** Problem requirements **
Could you give again exactly, and only, the lines from the one holding "РЫБА В КЛЯРЕ" through the end of the data, both ends included, with pictures left out?

● ● ●

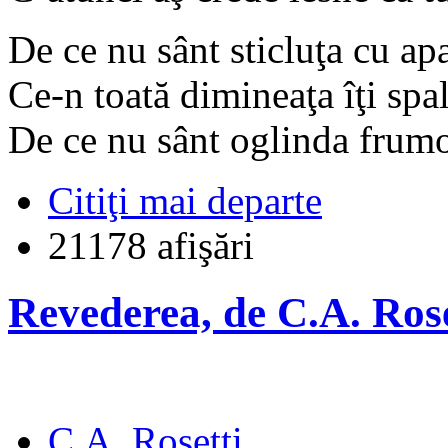
De ce nu sânt sticluţa cu apa
Ce-n toată dimineaţa îţi spal
De ce nu sânt oglinda frumo
Citiţi mai departe
21178 afişări
Revederea, de C.A. Rose
C.A. Rosetti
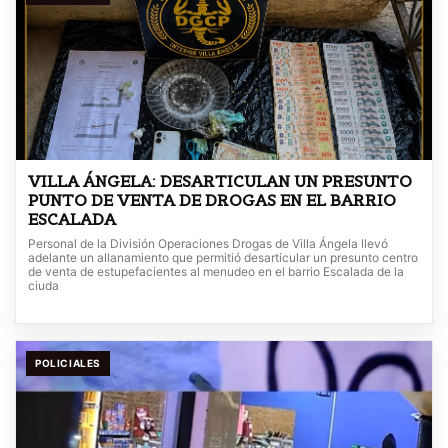
VILLA ÁNGELA: DESARTICULAN UN PRESUNTO
PUNTO DE VENTA DE DROGAS EN EL BARRIO
ESCALADA
Personal de la División Operaciones Drogas de Villa Ángela llevó
adelante un allanamiento que permitió desarticular un presunto centro
de venta de estupefacientes al menudeo en el barrio Escalada de la
ciuda
POLICIALES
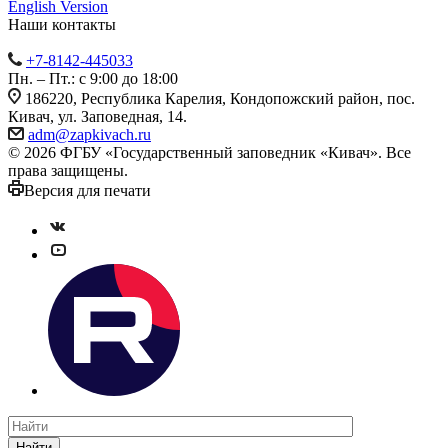
English Version
Наши контакты
+7-8142-445033
Пн. – Пт.: с 9:00 до 18:00
186220, Республика Карелия, Кондопожский район, пос.
Кивач, ул. Заповедная, 14.
adm@zapkivach.ru
© 2026 ФГБУ «Государственный заповедник «Кивач». Все
права защищены.
Версия для печати
Найти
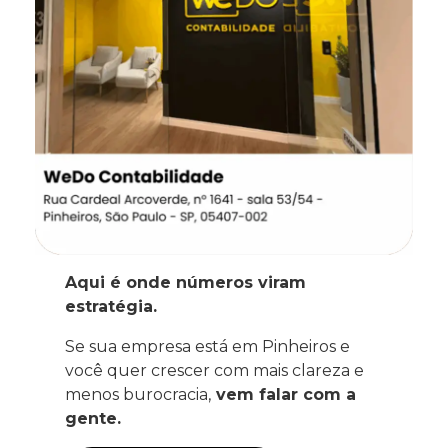
Aqui é onde números viram
estratégia.
Se sua empresa está em Pinheiros e
você quer crescer com mais clareza e
menos burocracia,
vem falar com a
gente.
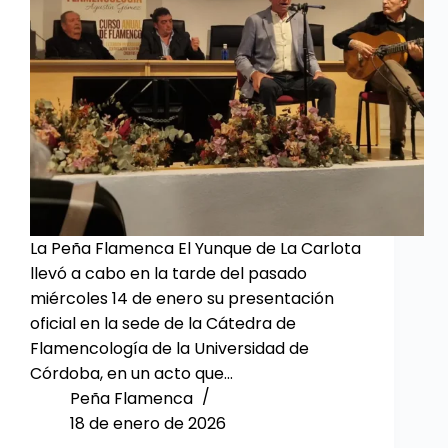
La Peña Flamenca El Yunque de La Carlota
llevó a cabo en la tarde del pasado
miércoles 14 de enero su presentación
oficial en la sede de la Cátedra de
Flamencología de la Universidad de
Córdoba, en un acto que…
Peña Flamenca
18 de enero de 2026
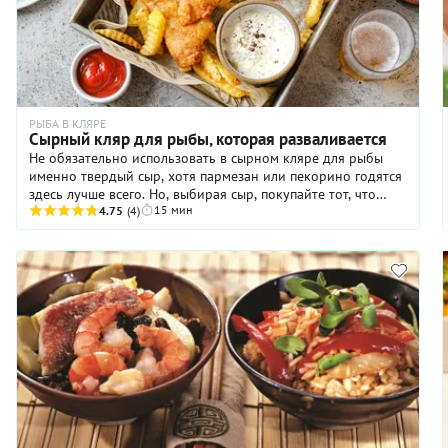
РЫБА В КЛЯРЕ
Сырный кляр для рыбы, которая разваливается
Не обязательно использовать в сырном кляре для рыбы
именно твердый сыр, хотя пармезан или пекорино годятся
здесь лучше всего. Но, выбирая сыр, покупайте тот, что
15 мин
хорошо и равномерно плавится.
4.75
(4)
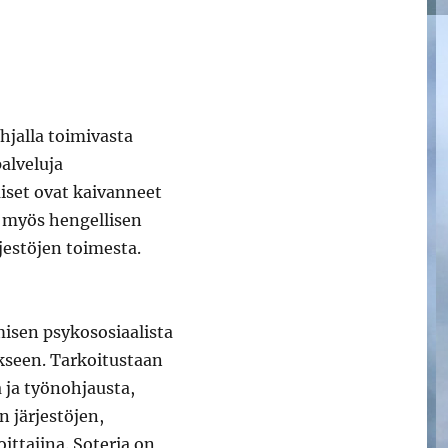
ohjalla toimivasta
alveluja
iset ovat kaivanneet
 myös hengellisen
jestöjen toimesta.
isen psykososiaalista
ykseen. Tarkoitustaan
 ja työnohjausta,
n järjestöjen,
ittajina. Soteria on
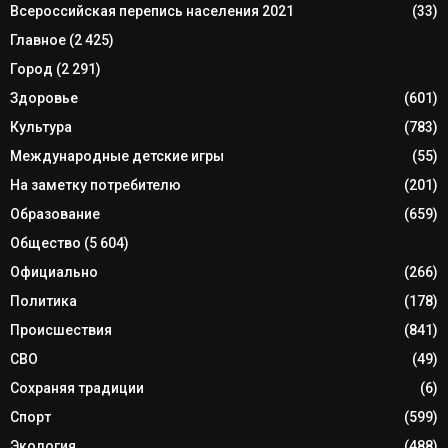
Всероссийская перепись населения 2021
(33)
Главное
(2 425)
Город
(2 291)
Здоровье
(601)
Культура
(783)
Международные детские игры
(55)
На заметку потребителю
(201)
Образование
(659)
Общество
(5 604)
Официально
(266)
Политика
(178)
Происшествия
(841)
СВО
(49)
Сохраняя традиции
(6)
Спорт
(599)
Экология
(488)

● ● ●

** Solved exercise **
РЫБА В КЛЯРЕ
Сырный кляр для рыбы, которая разваливается
Не обязательно использовать в сырном кляре для рыбы
именно твердый сыр, хотя пармезан или пекорино годятся
здесь лучше всего. Но, выбирая сыр, покупайте тот, что
15 мин
хорошо и равномерно плавится.
4.75
(4)
ohjalla toimivasta
alveluja
iset ovat kaivanneet
 myös hengellisen
jestöjen toimesta.
isen psykososiaalista
ykseen. Tarkoitustaan
 ja työnohjausta,
n järjestöjen,
ittajina. Soteria on
Всероссийская перепись населения 2021
(33)
Главное
(2 425)
Город
(2 291)
Здоровье
(601)
Культура
(783)
Международные детские игры
(55)
На заметку потребителю
(201)
Образование
(659)
Общество
(5 604)
Официально
(266)
Политика
(178)
Происшествия
(841)
СВО
(49)
Сохраняя традиции
(6)
Спорт
(599)
Экология
(488)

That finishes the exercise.